DOP-008 Site Reliability Engineer - Containerization & Kubernetes Infrastructure
Vancouver, Toronto (BC or ON only)
Our Client is searching for an experienced Site Reliability Engineer (SRE) to join our Containerization & Kube Infra team. As a member of this team, you will be focused on enabling reliable and efficient service runtime across our Engineering organization. We partner closely with contributors responsible for our Build & Delivery systems, our VMWare-based infrastructure, and our Observability systems.
Your Role: In this role, you will be expected to work on continuously improving the ability of engineers to develop, test, release, and maintain their production services. You will participate in managing the systems and processes that ensure a flexible and reliable container ecosystem, including Kubernetes cluster stability, deployment tooling, ecosystem security, and service integration support. To be successful, you will need to work with teams across the Engineering organization to understand their needs, and you will need to work closely with our internal Platform and Infrastructure teams to build and maintain the services that provide for those needs.
Who YOU Are: You are an active participant in a culture of sharing and learning.

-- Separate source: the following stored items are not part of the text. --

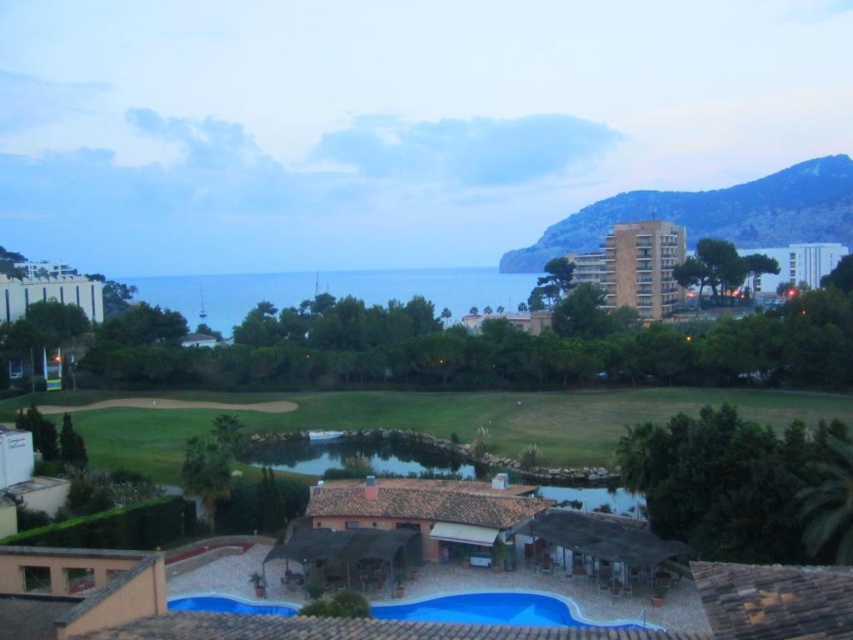 Question: Is green grass at center below beige concrete building at upper right?

Choices:
 (A) no
 (B) yes

Answer: (B)

Question: Is green grass at center behind blue plastic pool at lower center?

Choices:
 (A) yes
 (B) no

Answer: (A)

Question: Among these objects, which one is farthest from the camera?

Choices:
 (A) white glossy building at left
 (B) brown tiled roof at center

Answer: (A)

Question: Among these objects, which one is nearest to the camera?

Choices:
 (A) blue plastic pool at lower center
 (B) brown tiled roof at center
 (C) blue glossy pool at lower center
 (D) white glossy building at left

Answer: (A)

Question: Which point is closer to the camera taking this photo?

Choices:
 (A) (463, 467)
 (B) (252, 605)
 (C) (146, 300)
 (D) (99, 310)

Answer: (B)

Question: Does white glossy building at left have a lesser width compared to blue glossy pool at lower center?

Choices:
 (A) yes
 (B) no

Answer: (B)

You believe that we succeed or fail as a team, and you confront problems (not people) when things are difficult. You are an experienced technologist with a passion for DevOps, and you have spent a few years dealing with complex automation problems in a Linux/Unix ecosystem. We expect experience with most of the tools and concepts outlined in the skill section (or comparable) -- but we know that nobody knows everything, and you are a growth-oriented engineer, right?
Your Skills:
- Extensive experience with Linux/Unix, particularly programming to automate tasks
- Moderate experience with distributed systems
- Some experience with low-level Linux ecosystem (eg kernel, cgroups)
- Familiarity with self-managed container orchestration (e.g. Kubernetes)
- Familiarity with Release Orchestration (Ansible, Capistrano)Familiarity with Build Automation (Jenkins, Github Actions)
- Familiarity with Configuration Management (Puppet)
- Programming with at least one OOP language (Python preferred; you may also encounter Ruby, etc)
- Scripting (distinct from mid-sized software development: as an SRE, you aren’t going to be able to avoid hacking on Bash)